Corinthian Colleges (COCO) added a dime to $4.88 and has staged an impressive 61 percent surge so far in February. Noteworthy options trades on the for-profit education company today included a massive strangle. In this strategy, the investor sold 24,000 August 4 puts on COCO at an average of 28.5 cents and sold 24,000 August 6 calls at 29 cents. In other words, the strategist wrote an Aug 4 - 6 strangle at an average 57.5 cents per strangle. The trade will create the largest blocks of open interest in COCO. The strangle write is not necessarily a bullish or bearish play, but a view that the underlying stock will stay between the two strike prices through the expiration. The maximum potential gain from the position is the credit received for selling the premium. There are risks from a move higher or lower in the underlying, because the options are sold "naked" and not covered by another position.
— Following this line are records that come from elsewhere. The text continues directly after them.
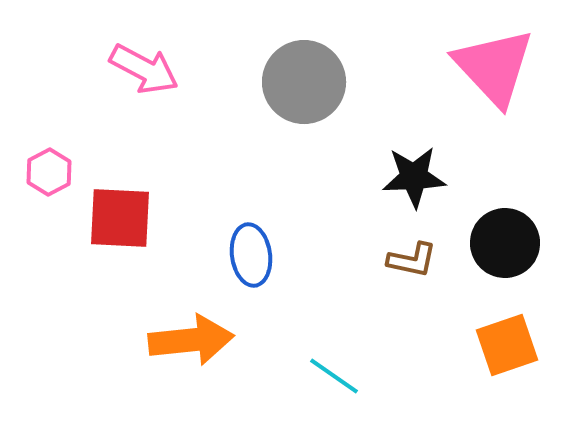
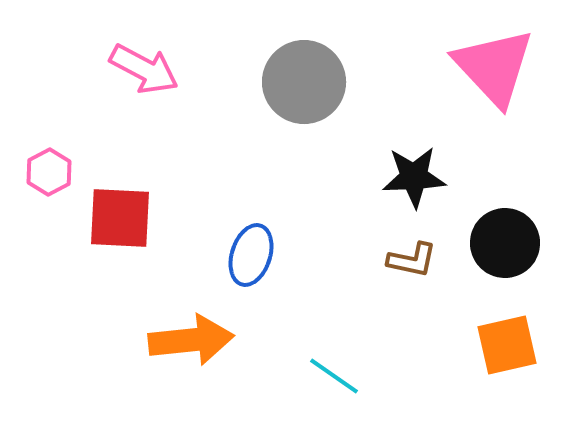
blue ellipse: rotated 26 degrees clockwise
orange square: rotated 6 degrees clockwise
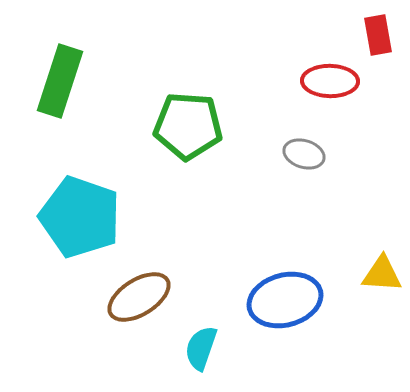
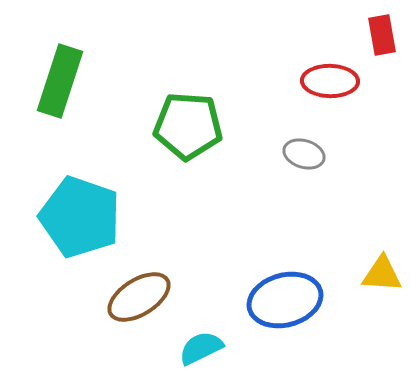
red rectangle: moved 4 px right
cyan semicircle: rotated 45 degrees clockwise
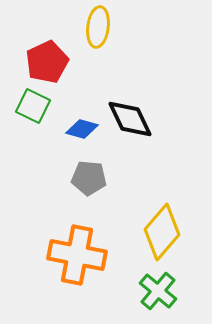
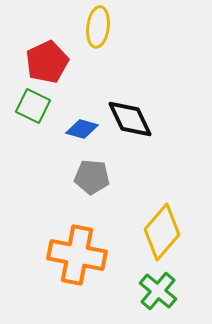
gray pentagon: moved 3 px right, 1 px up
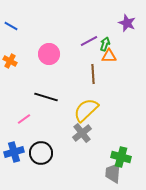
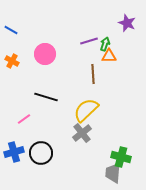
blue line: moved 4 px down
purple line: rotated 12 degrees clockwise
pink circle: moved 4 px left
orange cross: moved 2 px right
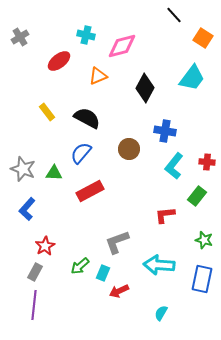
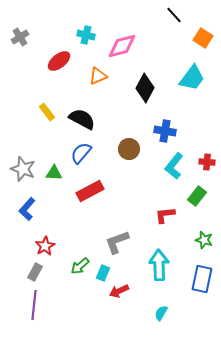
black semicircle: moved 5 px left, 1 px down
cyan arrow: rotated 84 degrees clockwise
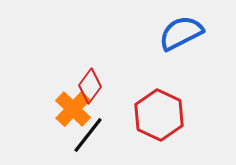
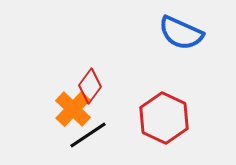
blue semicircle: rotated 129 degrees counterclockwise
red hexagon: moved 5 px right, 3 px down
black line: rotated 18 degrees clockwise
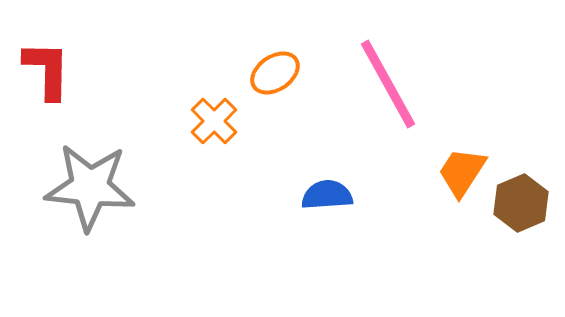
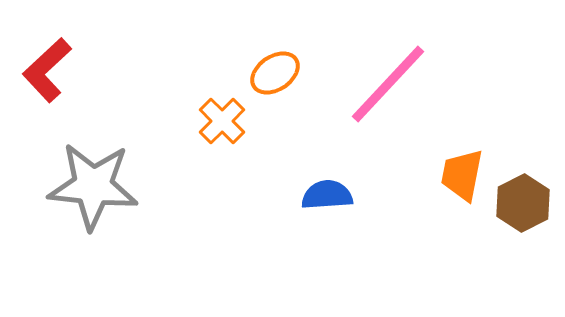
red L-shape: rotated 134 degrees counterclockwise
pink line: rotated 72 degrees clockwise
orange cross: moved 8 px right
orange trapezoid: moved 3 px down; rotated 22 degrees counterclockwise
gray star: moved 3 px right, 1 px up
brown hexagon: moved 2 px right; rotated 4 degrees counterclockwise
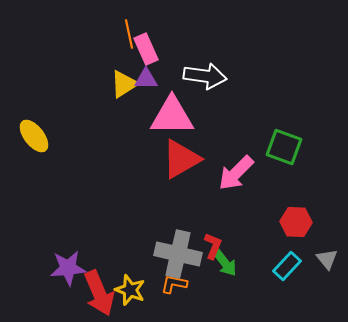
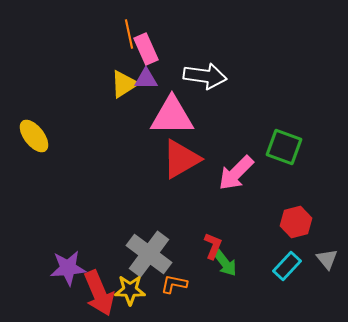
red hexagon: rotated 16 degrees counterclockwise
gray cross: moved 29 px left; rotated 24 degrees clockwise
yellow star: rotated 20 degrees counterclockwise
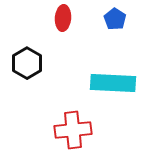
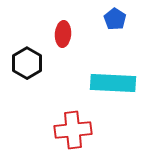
red ellipse: moved 16 px down
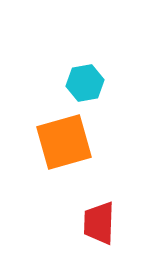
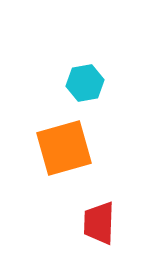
orange square: moved 6 px down
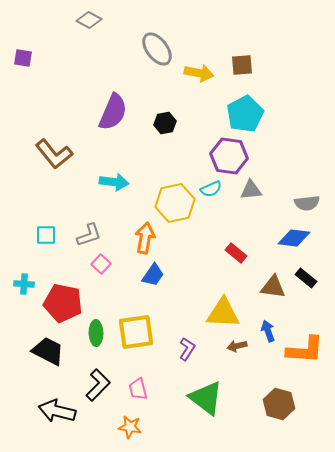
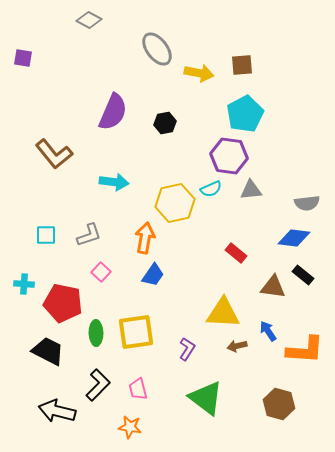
pink square: moved 8 px down
black rectangle: moved 3 px left, 3 px up
blue arrow: rotated 15 degrees counterclockwise
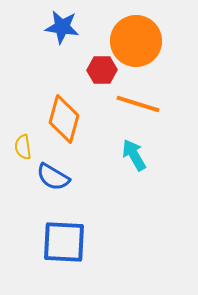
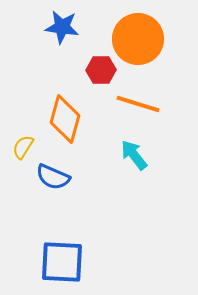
orange circle: moved 2 px right, 2 px up
red hexagon: moved 1 px left
orange diamond: moved 1 px right
yellow semicircle: rotated 40 degrees clockwise
cyan arrow: rotated 8 degrees counterclockwise
blue semicircle: rotated 8 degrees counterclockwise
blue square: moved 2 px left, 20 px down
Bearish trading was also seen in Earthlink (ELNK), Chimera Investments (CIM), and Quest Diagnostics (DGX).
Index Trading

CBOE Volatility Index (.VIX) saw a sizeable move Wednesday. The market's so-called "fear gauge" hit a high of 21.77 and finished up 1.60 to 21.14 amid ongoing worry about the European debt crisis. Greece is inching along in negotiations with creditors, but no decisive deal has been reached ahead of a March deadline to avoid a debt default. The uncertainty seems to be keeping a bid under the volatility index. Meanwhile, VIX February options expired today and the settlement was 20.44. Upside 30, 35 and 55 calls had the largest open interest positions in the index ahead of the expiration. All three contracts expired worthless. March 24, 29 and 35 calls were the most actives in the index today, as some investors were probably opening new positions in March after February call options had expired. The flow included a hefty premium purchase, in which the investor bought 20,000 March 29 calls and 20,000 March 35 calls on the volatility index, possibly opening a new position to hedge risk of higher volatility in the weeks ahead.
ETF Action

A hefty spread traded in the iShares Small Cap Fund (IWM) Wednesday. Shares lost 34 cents to $81.61 and a March 74 - 80 put spread was bought on ETF for $1.25, 40000X. In this play, the strategist bought 40,000 March 80 puts for $1.89 and sold 40,000 March 74 puts at 64 cents. The spread was possibly initiated to hedge the risk of a downturn in the Russell Small Cap 2000 names in the weeks ahead. IWM has rallied more than 22.4 percent since late-November. The Mar 74- 80 put spread will offer its best pay off if shares fall to $74 or less through March, which represents a 9.3 percent decline, or a 50.5 percent retracement of the recent advance, over the next 30 days.